Wer kennt es? Das Gefühl ein Produkt aus der Kindheit in den Händen zu halten und festzustellen, dass es viel kleiner ist als in der Erinnerung. Und wer denkt sich dann: Moment mal, bin ich gewachsen oder haben die Ökonomen in ihren Laboren unter Halogenlampen auf silberfleckigen und leicht angestumpften Krawattennadeln kauend errechnet, dass, sagen wir mal, die Größe eines Hanuta, bei nahezu gleichbleibendem Design der Verpackung, so reduziert werden kann, dass der Konsument es nicht merkt, aber der Gewinn durch weniger Materialeinsatz steigerbar ist? 

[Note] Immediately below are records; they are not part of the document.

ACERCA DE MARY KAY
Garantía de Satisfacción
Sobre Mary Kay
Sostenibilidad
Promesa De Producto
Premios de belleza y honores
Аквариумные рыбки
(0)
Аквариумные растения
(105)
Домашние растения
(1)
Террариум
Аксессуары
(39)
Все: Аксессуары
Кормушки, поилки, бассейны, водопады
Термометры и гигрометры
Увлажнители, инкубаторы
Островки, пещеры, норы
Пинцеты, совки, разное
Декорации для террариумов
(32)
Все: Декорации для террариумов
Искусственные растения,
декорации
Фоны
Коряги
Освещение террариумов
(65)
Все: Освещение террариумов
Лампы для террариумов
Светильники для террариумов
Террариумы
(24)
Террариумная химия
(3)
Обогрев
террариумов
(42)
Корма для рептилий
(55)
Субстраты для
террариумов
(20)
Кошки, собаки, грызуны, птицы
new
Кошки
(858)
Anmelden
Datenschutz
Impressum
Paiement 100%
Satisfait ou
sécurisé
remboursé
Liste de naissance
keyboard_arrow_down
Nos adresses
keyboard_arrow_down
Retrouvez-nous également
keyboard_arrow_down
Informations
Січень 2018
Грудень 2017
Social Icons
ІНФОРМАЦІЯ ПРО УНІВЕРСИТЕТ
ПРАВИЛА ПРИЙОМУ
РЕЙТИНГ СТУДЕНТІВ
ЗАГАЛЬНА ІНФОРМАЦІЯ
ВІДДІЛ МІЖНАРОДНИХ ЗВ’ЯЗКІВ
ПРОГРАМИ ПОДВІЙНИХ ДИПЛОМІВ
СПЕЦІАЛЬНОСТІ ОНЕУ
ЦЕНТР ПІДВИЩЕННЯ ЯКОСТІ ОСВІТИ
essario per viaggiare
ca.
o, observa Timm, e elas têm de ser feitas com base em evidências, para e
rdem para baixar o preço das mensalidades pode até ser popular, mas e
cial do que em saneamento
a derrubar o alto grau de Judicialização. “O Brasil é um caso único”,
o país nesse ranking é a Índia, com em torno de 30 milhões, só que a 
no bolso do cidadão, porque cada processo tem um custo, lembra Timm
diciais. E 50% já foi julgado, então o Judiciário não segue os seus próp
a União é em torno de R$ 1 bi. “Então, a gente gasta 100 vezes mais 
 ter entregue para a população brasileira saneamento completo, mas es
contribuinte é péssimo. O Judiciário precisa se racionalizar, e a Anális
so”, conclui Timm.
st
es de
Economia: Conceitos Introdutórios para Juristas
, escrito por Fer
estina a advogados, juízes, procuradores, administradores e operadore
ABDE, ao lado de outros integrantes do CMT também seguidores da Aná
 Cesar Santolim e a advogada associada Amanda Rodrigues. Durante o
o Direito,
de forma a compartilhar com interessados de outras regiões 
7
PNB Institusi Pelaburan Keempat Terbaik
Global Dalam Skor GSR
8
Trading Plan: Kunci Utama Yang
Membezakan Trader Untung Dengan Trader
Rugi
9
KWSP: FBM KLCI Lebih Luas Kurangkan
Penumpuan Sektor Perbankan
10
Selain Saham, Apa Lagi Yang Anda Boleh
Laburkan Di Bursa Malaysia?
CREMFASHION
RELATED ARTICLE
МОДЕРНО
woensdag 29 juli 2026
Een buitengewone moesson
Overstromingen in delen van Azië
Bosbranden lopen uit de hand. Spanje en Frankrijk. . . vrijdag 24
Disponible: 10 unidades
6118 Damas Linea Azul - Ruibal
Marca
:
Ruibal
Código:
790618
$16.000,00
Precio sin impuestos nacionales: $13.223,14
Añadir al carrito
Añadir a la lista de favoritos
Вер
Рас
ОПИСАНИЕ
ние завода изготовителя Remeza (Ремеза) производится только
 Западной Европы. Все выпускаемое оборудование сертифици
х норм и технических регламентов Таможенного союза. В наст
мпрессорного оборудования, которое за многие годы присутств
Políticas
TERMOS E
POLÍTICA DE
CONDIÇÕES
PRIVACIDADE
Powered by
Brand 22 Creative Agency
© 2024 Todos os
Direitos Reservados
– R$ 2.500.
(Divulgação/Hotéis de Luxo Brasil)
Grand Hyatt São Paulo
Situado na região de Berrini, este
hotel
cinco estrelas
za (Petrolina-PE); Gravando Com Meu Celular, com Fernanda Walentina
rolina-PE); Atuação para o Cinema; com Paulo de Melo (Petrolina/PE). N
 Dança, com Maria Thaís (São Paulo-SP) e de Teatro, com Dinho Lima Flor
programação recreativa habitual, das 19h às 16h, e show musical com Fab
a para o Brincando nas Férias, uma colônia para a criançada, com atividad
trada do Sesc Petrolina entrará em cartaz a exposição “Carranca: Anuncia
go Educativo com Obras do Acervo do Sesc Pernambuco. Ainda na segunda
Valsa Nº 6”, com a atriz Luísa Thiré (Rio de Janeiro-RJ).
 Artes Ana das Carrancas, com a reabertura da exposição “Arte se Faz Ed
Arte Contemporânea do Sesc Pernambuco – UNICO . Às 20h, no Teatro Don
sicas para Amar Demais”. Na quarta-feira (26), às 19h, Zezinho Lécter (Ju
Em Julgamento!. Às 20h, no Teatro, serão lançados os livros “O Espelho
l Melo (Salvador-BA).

Und haben sie dann, als sie ganz verzückt davon waren, dass es tatsächlich funktioniert, die Grenze überschritten (nichts gegen Grenzüberschreitungen) so dass der Verbraucher auf einmal doch mit dem Hanuta in der Hand da stand und das jetzige mit dem aus seiner Kindheit verglich und ins Zweifeln geriet? Ist das so? 

Ich stellte mir diese Fragen und werde jetzt hoffentlich nicht als paranoid dargestellt sondern erhalte bestätigenden Zuspruch und die Rufe: "Ja, du bist nicht allein. Auch mir ging es so, mit meinem Knoppers/Blechkuchenstück/Apfel." 

Wobei, die Äpfel werden immer größer und enthalten immer mehr Wasser. Was als Möglichkeit der Verbraucherverblendung oder auch VERARSCHE genau so funktioniert. 

Letztlich wird es so sein, dass die Grammzahl auf der Verpackung angegeben ist und es damit juristisch nichts zu klagen gibt. Weniger Produkt fürs gleiche Geld, bzw. mehr Geld für mehr Wasseranteil im Produkt. An sich habe ich gar nichts gegen Hanuta oder Knoppers. 

Als Kind fand ich Hanuta natürlich etwas karg, es war ja nur Waffel an Waffel und dazwischen dieser Brei aus Schokolade und Hülsenfruchtstücken. Okay, oben drauf war meistens noch ein Aufkleber von einem Mann in einem Tshirt auf Grünem Grund der lächelte, es gab verschiedenen Männer, aber sie trugen alle die gleichen Shirts. Aber richtig warm wurde ich mit Hanuta nie. 

Hingegen war Knoppers ein königliches Pausensnack-Gebäck-Dings. Denn es hatte 4 unterschiedliche Schichten: Waffel, undefinierte Knusperschicht, weisse Milchcremefüllung und unten nochmal schokoglasierter Knuspergrund. Letztlich beim Essen einfach vielfältiger als Hanuta. 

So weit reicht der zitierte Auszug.